To start, make sure that you are in main.py, exp_num = 1 and control_style = “keyboard”. You can now run the simulation on webots (crazyflie_world_excercise). Currently, only a lowlevel controller is implemented, allowing you to control the CrazyFlie over the keyboard. Feel free to play around with the keys for a bit before continuing. Your task is to implement a cascaded PID controller and tune it to make your drone fly as fast as possible through a given path, marked by the four spheres.

Exercise

  1. Start by opening ex_1pid_control.py and go to the function setpoint_to_pwm. You will see that the function is empty. This is where you will implement your cascaded PID controller.

  2. Now you can run it: In main.py, switch control_style = “path_planner”. This will let the drone fly the path autonomously (a message in the command line will let you know how long the drone took to complete the lap). This should look like this and since the gains are untuned, will take a bit over half a minute:

initial gains lead to bad performance

  1. It’s time to tune your gains. Include the tuning functions that are provided self.tuning(min,max,duration,dt,setpoint,sensor_measurement, “message for plotting”). They will send step inputs to your drone and plot the most important metrics for tuning.

4. Start by tuning the gains for the z-velocity controller. Set self.tuning_level = “vel_z”. You can now run the simulation and tune your gains. After two iterations, a plot displays the most important metrics for tuning:

  • Rise time: How long it takes the system to reach the reference.

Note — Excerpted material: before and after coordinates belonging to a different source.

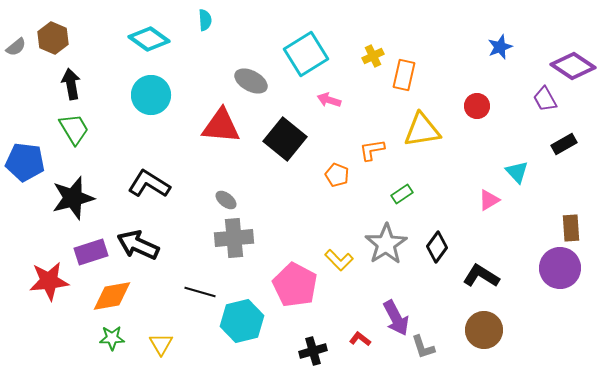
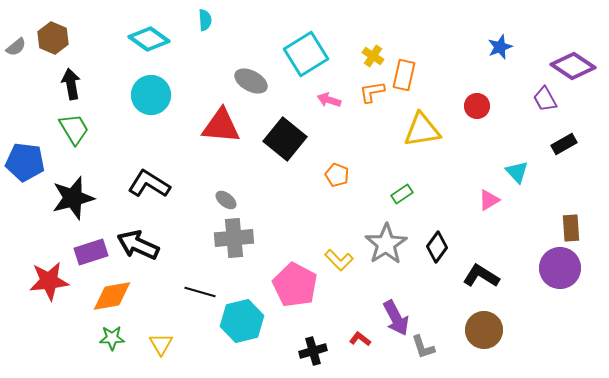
yellow cross at (373, 56): rotated 30 degrees counterclockwise
orange L-shape at (372, 150): moved 58 px up
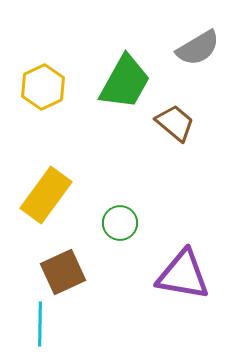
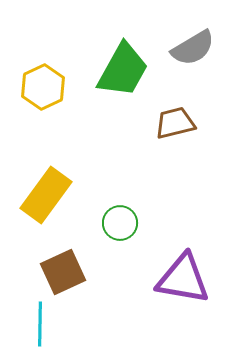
gray semicircle: moved 5 px left
green trapezoid: moved 2 px left, 12 px up
brown trapezoid: rotated 54 degrees counterclockwise
purple triangle: moved 4 px down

This should be as short as possible.

  • Overshoot: How much your system exceeds the reference after reaching it. This should stay within a certain range (we suggest less than 10%).

  • Steady state error: Your system might not converge fully to your reference within a period of the step function. This should stay within a certain range (we suggest less than 5%).

altitude tracking before tuning

As a general rule of thumb, we propose the following strategy: - Start with a small P and I,D = 0. - Increase P until you see an overshoot. - Increase D until the overshoot vanishes (D is usually smaller than P). - Repeat last two steps until increasing D does no longer stabilize your system and leads to oscillatory behaviour. - Reduce P by 20% and adapt D accordingly. This ensures robust behaviour when operating in unforseen cases (e.g. roll and pitch at the same time). If this is not respected, you might end up with unexpected behaviour (e.g. oscillations) when tuning higher levels. - If necessary, increase I to counteract steady state error: e.g. on “vel_z” to counteract gravity, or on “vel_xy” to counteract drag.

This should lead you to similar performance:

altitude tracking after tuning

  1. Now you can do the same for z-position by switching self.tuning_level = “pos_z”. Once you are done, your drone can hover in a stable manner, allowing tuning the other gains.

  2. In a cascaded controller higher levels send references to lower ones. That’s why you always tune from the bottom up. Next up, do self.tuning_level = “vel_y_setpoint” and finally self.tuning_level = “pos_y_setpoint”. Every cycle should make your tuning better and the lab completion time faster. Our gains look like this:

tuned gains lead to better performance

Once you are happy with your gains, you can disable tuning (self.tuning_level = “off”). Please send your gains and your best lap time to simon.jeger@epfl.ch with the subject “exercise 1”.

Our best time is 12.6 s. Let the fastest drone win!